Work task -
Check each line of the data below for the word "kansspelen", then extract the ones that have it.

── Exercise materials ──

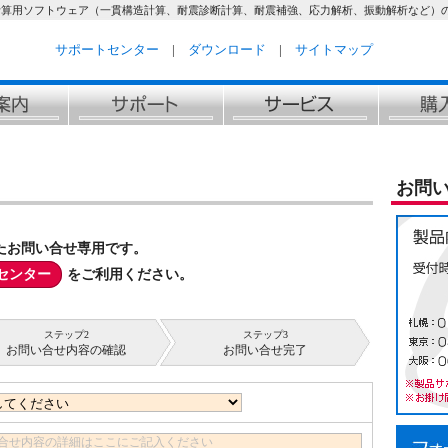
計算用ソフトウェア（一貫構造計算、耐震診断計算、耐震補強、応力解析、振動解析など）
サポートセンター
|
ダウンロード
|
サイトマップ
お問
たお問い合せ専用です。
センター
をご利用ください。
ステップ2
ステップ3
お問い合せ内容の確認
お問い合せ完了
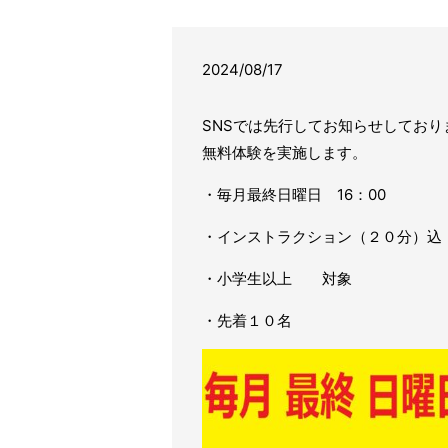
2024/08/17
SNSでは先行してお知らせしており
無料体験を実施します。
・毎月最終日曜日 16：00
・インストラクション（２０分）込
・小学生以上 対象
・先着１０名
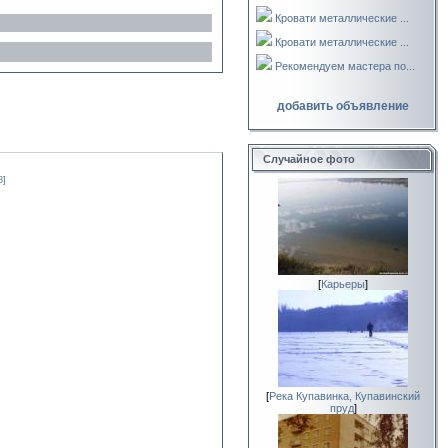
Кровати металлические ...
Кровати металлические ...
Рекомендуем мастера по...
добавить объявление
Случайное фото
8]
[
Карьеры
]
[
Река Купавинка, Купавинский
пруд
]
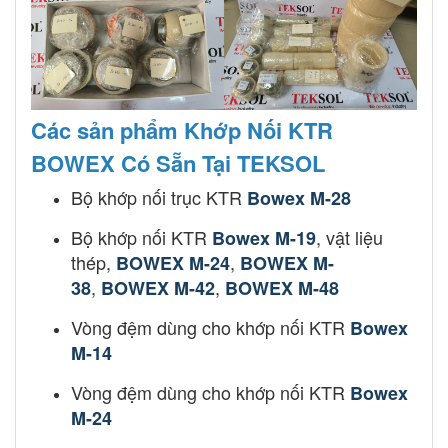
Các sản phẩm Khớp Nối KTR
BOWEX Có Sẵn Tại TEKSOL
Bộ khớp nối trục KTR
Bowex M-28
Bộ khớp nối KTR
, vật liệu
Bowex M-19
thép,
,
BOWEX M-24
BOWEX M-
,
,
38
BOWEX M-42
BOWEX M-48
Vòng đệm dùng cho khớp nối KTR
Bowex
M-14
Vòng đệm dùng cho khớp nối KTR
Bowex
M-24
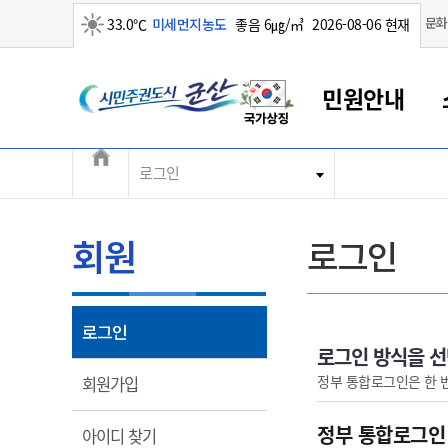
맑음
문화
33.0℃
미세먼지농도
좋음 6㎍/㎥
2026-08-06 현재
시민주권도시 군산
민원안내
전체메뉴
로그인
군산새만금
민원안내
소통참여
생활복지
경제산업
정보공개
군산소개
전북소개
군산에서 시작되는 새만금
전북특별자치도 소개
군산사랑상품권
민원창구안내
정보공개제도
복지/보건
시정알림
군산시 비전
민원이용안내
시정소식
인구정책
상품권 안내
제도안내
전북특별자치도란?
회원
로그인
민원수수료
시험/채용
통합돌봄
상품권 공지사항
비공개대상정보
전북특별자치도 용어 Q&A
종합민원창구
보도자료
주민복지
상품권 Q&A
불복구제절차
자료실
아름다운 배려창구
행사안내
아동/청소년
상품권 이용규약
수수료
열림
로그인
홍보영상 게시판
토지정보민원창구
행사일정표
여성/가족
판매대행점 조회
정보공개서식
로그인 방식을 
대표전화
대표전화
대표전화
대표전화
대표전화
대표전화
대표전화
대표전화
063-454-4000
063-454-4000
063-454-4000
063-454-4000
063-454-4000
063-454-4000
063-454-4000
063-454-4000
열림
정부 통합로그인은 한 
회원가입
무인민원발급기
교육안내
노인복지
지류상품권 재고조회
보건소식
장애인복지
부서 및 담당자 연락처
부서 및 담당자 연락처
부서 및 담당자 연락처
부서 및 담당자 연락처
부서 및 담당자 연락처
부서 및 담당자 연락처
부서 및 담당자 연락처
부서 및 담당자 연락처
정부 통합로그인
열림
아이디 찾기
고시공고
사회서비스(바우처)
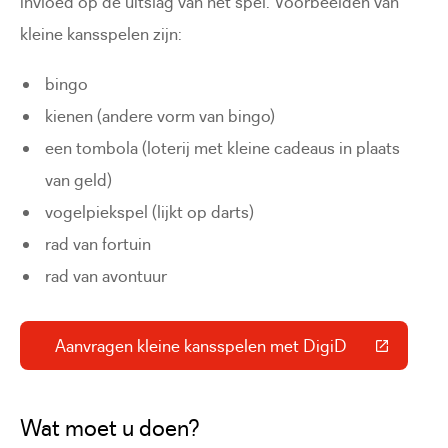
invloed op de uitslag van het spel. Voorbeelden van
kleine kansspelen zijn:
bingo
kienen (andere vorm van bingo)
een tombola (loterij met kleine cadeaus in plaats
van geld)
vogelpiekspel (lijkt op darts)
rad van fortuin
rad van avontuur
Aanvragen kleine kansspelen met DigiD
(Deze link gaat naar een externe 
Wat moet u doen?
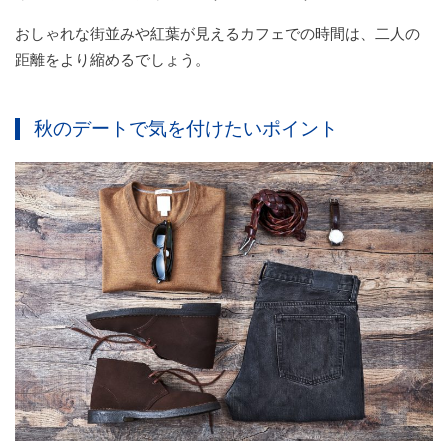
おしゃれな街並みや紅葉が見えるカフェでの時間は、二人の
距離をより縮めるでしょう。
秋のデートで気を付けたいポイント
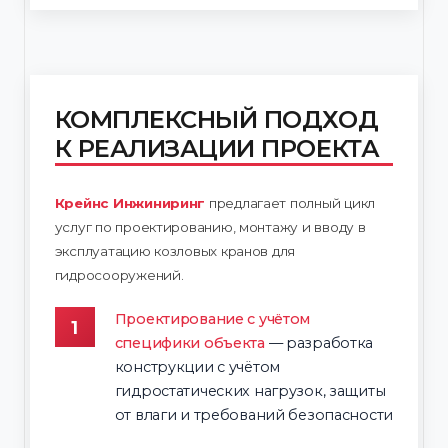
КОМПЛЕКСНЫЙ ПОДХОД
К РЕАЛИЗАЦИИ ПРОЕКТА
Крейнс Инжиниринг
предлагает полный цикл
услуг по проектированию, монтажу и вводу в
эксплуатацию козловых кранов для
гидросооружений.
Проектирование с учётом
специфики объекта
— разработка
конструкции с учётом
гидростатических нагрузок, защиты
от влаги и требований безопасности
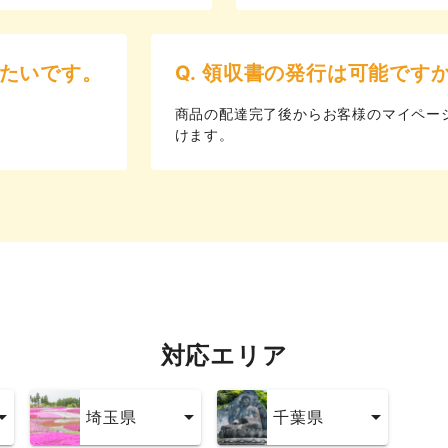
りたいです。
Q. 領収書の発行は可能です
商品の配達完了後からお客様のマイペー
けます。
対応エリア
埼玉県
千葉県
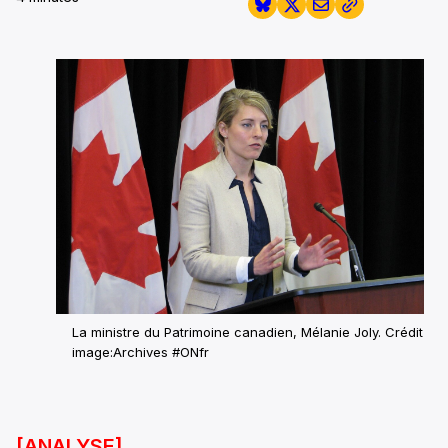
La ministre du Patrimoine canadien, Mélanie Joly. Crédit
image:Archives #ONfr
[ANALYSE]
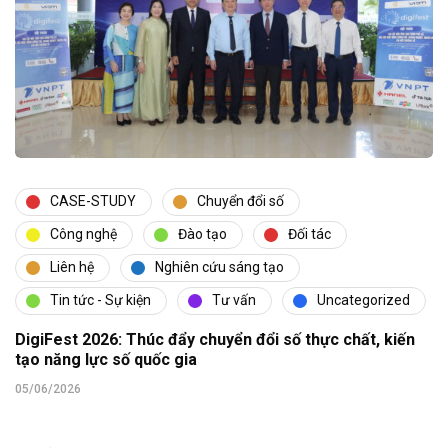
CASE-STUDY
Chuyển đổi số
Công nghệ
Đào tạo
Đối tác
Liên hệ
Nghiên cứu sáng tạo
Tin tức - Sự kiện
Tư vấn
Uncategorized
DigiFest 2026: Thúc đẩy chuyển đổi số thực chất, kiến
tạo năng lực số quốc gia
05/06/2026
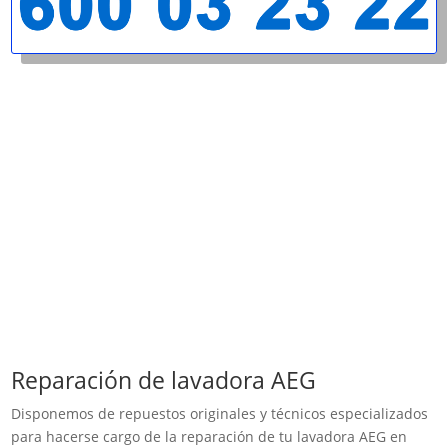
Reparación de lavadora AEG
Disponemos de repuestos originales y técnicos especializados
para hacerse cargo de la reparación de tu lavadora AEG en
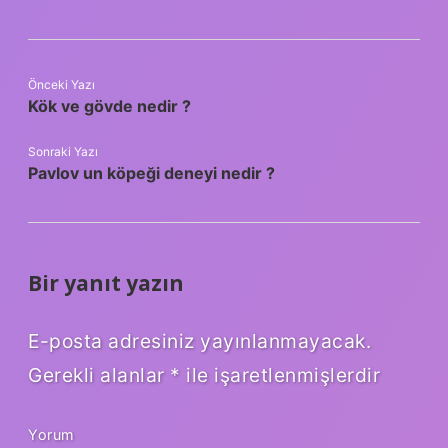
Önceki Yazı
Kök ve gövde nedir ?
Sonraki Yazı
Pavlov un köpeği deneyi nedir ?
Bir yanıt yazın
E-posta adresiniz yayınlanmayacak.
Gerekli alanlar
*
ile işaretlenmişlerdir
Yorum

───

Solution for this exercise -
kleine kansspelen zijn:
Aanvragen kleine kansspelen met DigiD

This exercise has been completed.